RFC: Increase the level of trust in released gem files

[flavorjones]

When we start officially distributing precompiled libraries for Linux (see #1983), I worry a bit about how people will know to trust those binary files in their production environments. I would like to think about how we might improve the trust situation.

One option is to cryptographically sign the released gem file, as described in the Rubygems Security Guide. This seems reasonable to me, but I've opened this issue to ask for other folks' opinions and check if there are other ideas on how to prove that the gem being installed was created by a trusted Nokogiri core maintainer.

[larskanis]

The pg.gem uses signatures since many years. All official releases are signed with the key of the original author, which is Michael Granger. He's the only one who has the private key. The certificate with the public key is stored in the repository here: https://github.com/ged/ruby-pg/blob/master/certs/ged.pem Sometimes I push prereleases to rubygems.org - they are unsigned then.

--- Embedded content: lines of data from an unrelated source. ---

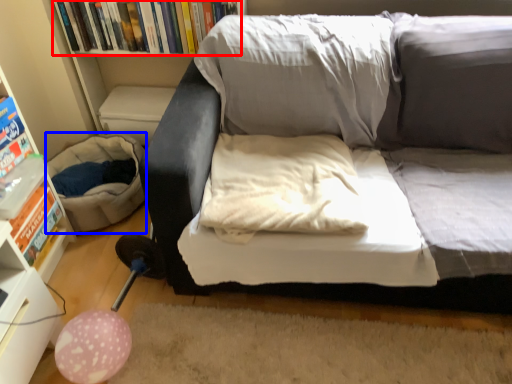 Question: Which of the following is the farthest to the observer, book (highlighted by a red box) or bean bag chair (highlighted by a blue box)?

Choices:
 (A) book
 (B) bean bag chair

Answer: (A) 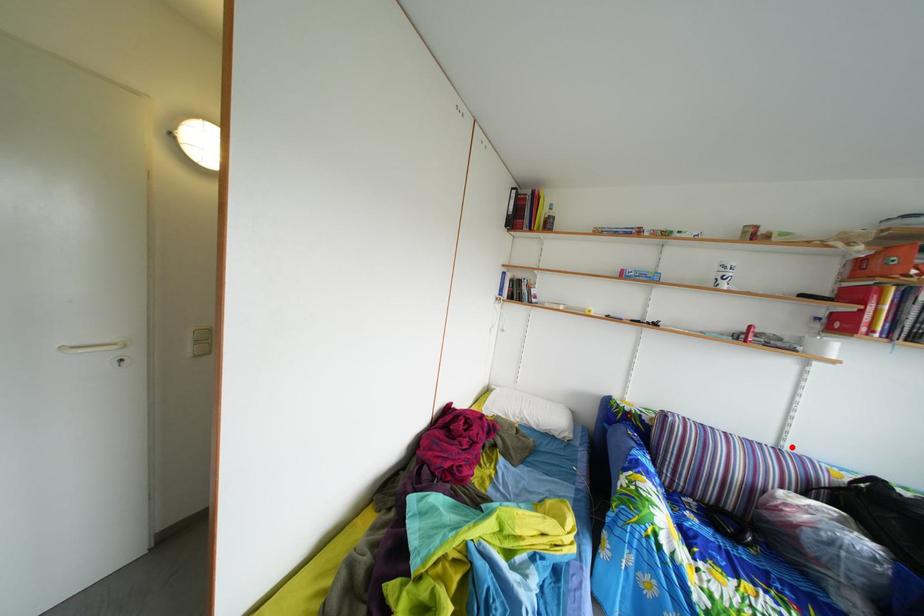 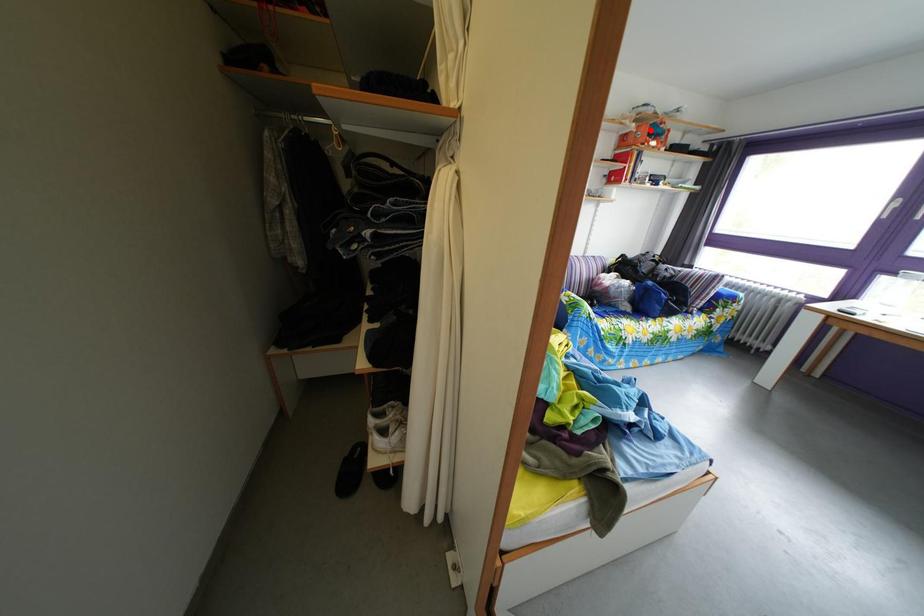 I am providing you with two images of the same scene from different viewpoints. A red point is marked on the first image and another point is marked on the second image. Is the red point in image1 aligned with the point shown in image2?

No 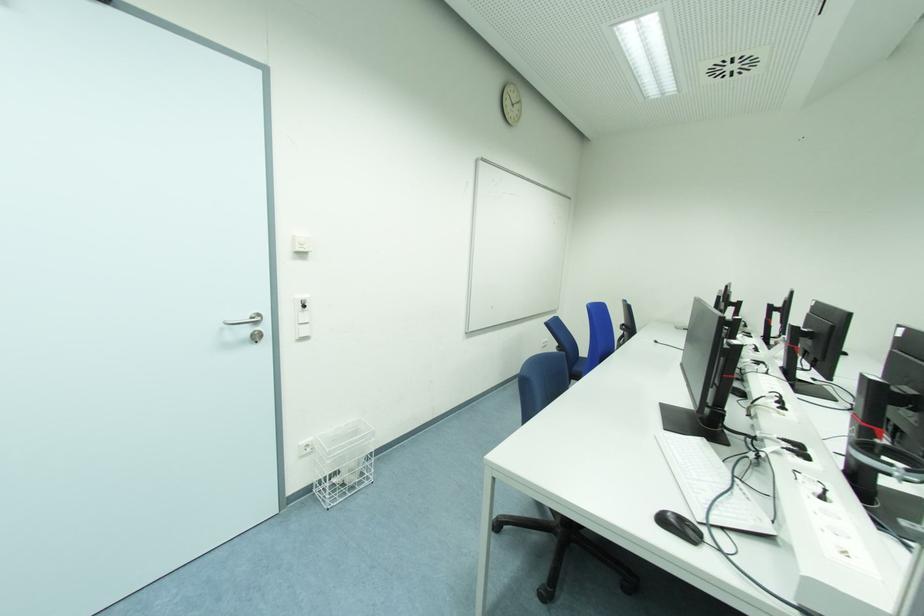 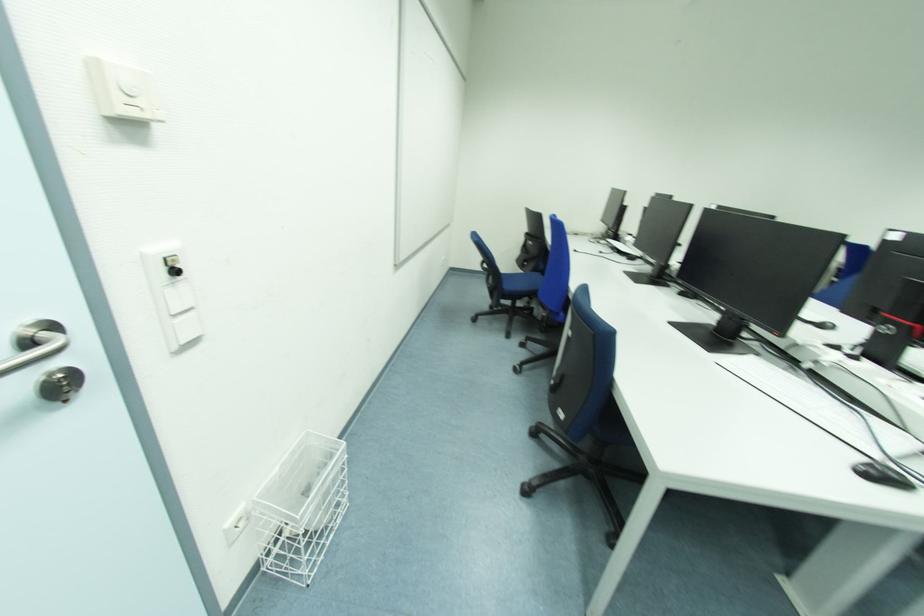 In the second image, find the point that corresponds to (x=258, y=333) in the first image.

(55, 375) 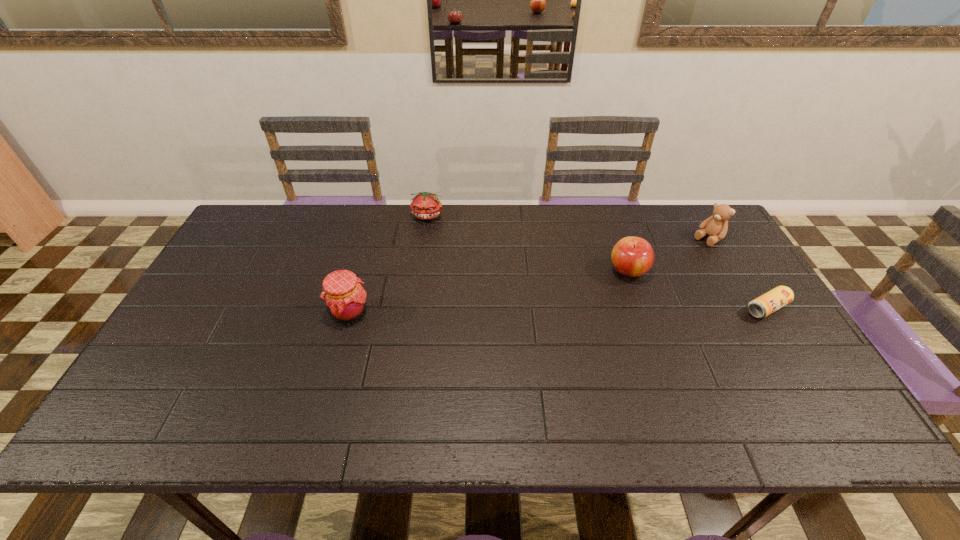 At what (x,y) coordinates should I click in order to perform the action: click on unoccupied position between the apple and the beer can. Please return your answer as a coordinate pair (x, y). The width and height of the screenshot is (960, 540). Looking at the image, I should click on (698, 289).

Identify the location of free space between the tomato and the fourth nearest object. (567, 228).

You are a GUI agent. You are given a task and a screenshot of the screen. Output one action in this format:
    pyautogui.click(x=<x>, y=<y>)
    Task: Click on the free space between the jam and the shortest object
    The width and height of the screenshot is (960, 540).
    Given the screenshot: What is the action you would take?
    pyautogui.click(x=559, y=310)

You are a GUI agent. You are given a task and a screenshot of the screen. Output one action in this format:
    pyautogui.click(x=<x>, y=<y>)
    Task: Click on the free space between the shortest object and the jam
    Image resolution: width=960 pixels, height=540 pixels.
    Given the screenshot: What is the action you would take?
    pyautogui.click(x=559, y=310)

Locate an element on the screen. vacant point located between the second object from left to right and the third object from left to right is located at coordinates (528, 244).

This screenshot has width=960, height=540. Identify the location of vacant space that's between the beer can and the tomato. (597, 262).

This screenshot has height=540, width=960. I want to click on free area in between the beer can and the tomato, so click(x=597, y=262).

This screenshot has height=540, width=960. Find the location of `vacant area that lies between the jam and the third object from right to left`. vacant area that lies between the jam and the third object from right to left is located at coordinates (489, 292).

The image size is (960, 540). In order to click on vacant area between the third object from right to left and the fourth tallest object in this screenshot , I will do `click(528, 244)`.

You are a GUI agent. You are given a task and a screenshot of the screen. Output one action in this format:
    pyautogui.click(x=<x>, y=<y>)
    Task: Click on the free space between the leftmost object and the shortest object
    
    Given the screenshot: What is the action you would take?
    pyautogui.click(x=559, y=310)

Nothing really fancy, but it works so far.

[tenderlove]

TL;DR: a shasum in a PGP signed announcement email or blog post gives me more confidence than RubyGems signatures

I think part of the issue is that there is no signature for the gem as a whole. Signing the gem means adding a checksum to each of the components within the gem file. If someone MITM's rubygems, the signed gem could be replaced by an unsigned gem, so it would require folks to enable HighSecurity which would insist that all gems they install are signed (but IRL not all gems are signed).

Another thing I'm not sure about is how RubyGems knows a particular signature works with a particular gem. IOW, could I sign the PG gem with my signature and have RubyGems install it even though I'm not the owner? I haven't investigated if this is possible, but if we're just installing "trusted certs", it certainly seems possible (I could trick you to install a cert by having you install a gem where the extconf helpfully installs the cert for you, or even replaces ged's cert with my cert).

For Rails, we try to publish checksums of the gems out of band with the gem itself. For example, push to the Rails weblog with signed git commits, or sending an announcement email with a PGP signature. If you trust that the blog post commit wasn't tampered with, or you trust my PGP signature for the email, you can trust that the checksums weren't tampered with. I'm not sure if RG can make the same guarantees. These are some of the reasons we haven't bothered with signatures for Rails. The down side is that it's not automatic, like HighSecurity is automatic. But HighSecurity can't practically be enabled anyway. The upside is that it's harder to MITM, and much easier to explain "compare your shas with the ones in the blog post" (which is something people actually do, and I know this because I messed them up once).

[mensfeld]

If someone MITM's rubygems, the signed gem could be replaced by an unsigned gem

I keep a constant eye on this with automation so I would not worry about this that much.